[Task goal]: In the entries below, which lines run from the one containing "and a greater perspective in terms of thought" to the one containing "was a great year."? Copy exactly those lines, ends included, and no others.

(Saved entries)
• • • • • • •

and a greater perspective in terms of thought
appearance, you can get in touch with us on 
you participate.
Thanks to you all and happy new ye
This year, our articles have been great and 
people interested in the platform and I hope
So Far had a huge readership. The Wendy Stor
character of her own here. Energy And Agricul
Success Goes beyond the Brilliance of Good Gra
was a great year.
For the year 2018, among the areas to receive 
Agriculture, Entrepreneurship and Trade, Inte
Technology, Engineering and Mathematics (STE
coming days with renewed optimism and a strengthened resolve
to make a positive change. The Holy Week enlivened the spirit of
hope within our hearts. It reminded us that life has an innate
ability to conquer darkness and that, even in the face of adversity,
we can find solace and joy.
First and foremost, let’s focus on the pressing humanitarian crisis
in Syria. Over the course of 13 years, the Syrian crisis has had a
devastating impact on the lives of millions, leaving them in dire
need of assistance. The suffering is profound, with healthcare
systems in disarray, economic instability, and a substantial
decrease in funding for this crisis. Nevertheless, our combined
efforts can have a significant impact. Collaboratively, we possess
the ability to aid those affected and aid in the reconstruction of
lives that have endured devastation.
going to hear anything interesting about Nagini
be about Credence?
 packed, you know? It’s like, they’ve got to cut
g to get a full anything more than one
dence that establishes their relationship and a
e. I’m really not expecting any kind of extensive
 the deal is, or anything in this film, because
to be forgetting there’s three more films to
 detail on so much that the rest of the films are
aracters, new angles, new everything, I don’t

• • • • • • •

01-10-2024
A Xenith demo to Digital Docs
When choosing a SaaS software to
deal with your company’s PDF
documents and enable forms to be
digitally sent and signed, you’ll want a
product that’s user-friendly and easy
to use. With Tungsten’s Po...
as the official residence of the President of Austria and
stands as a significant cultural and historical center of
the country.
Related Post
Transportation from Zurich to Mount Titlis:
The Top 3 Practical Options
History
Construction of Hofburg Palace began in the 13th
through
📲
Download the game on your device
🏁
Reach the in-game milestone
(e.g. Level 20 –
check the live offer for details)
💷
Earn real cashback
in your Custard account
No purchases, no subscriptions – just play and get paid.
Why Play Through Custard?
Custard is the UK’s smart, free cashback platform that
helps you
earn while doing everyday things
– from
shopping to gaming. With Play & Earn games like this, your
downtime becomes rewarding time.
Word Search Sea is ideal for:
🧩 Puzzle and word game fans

• • • • • • •

[Answer]:
and a greater perspective in terms of thought
appearance, you can get in touch with us on 
you participate.
Thanks to you all and happy new ye
This year, our articles have been great and 
people interested in the platform and I hope
So Far had a huge readership. The Wendy Stor
character of her own here. Energy And Agricul
Success Goes beyond the Brilliance of Good Gra
was a great year.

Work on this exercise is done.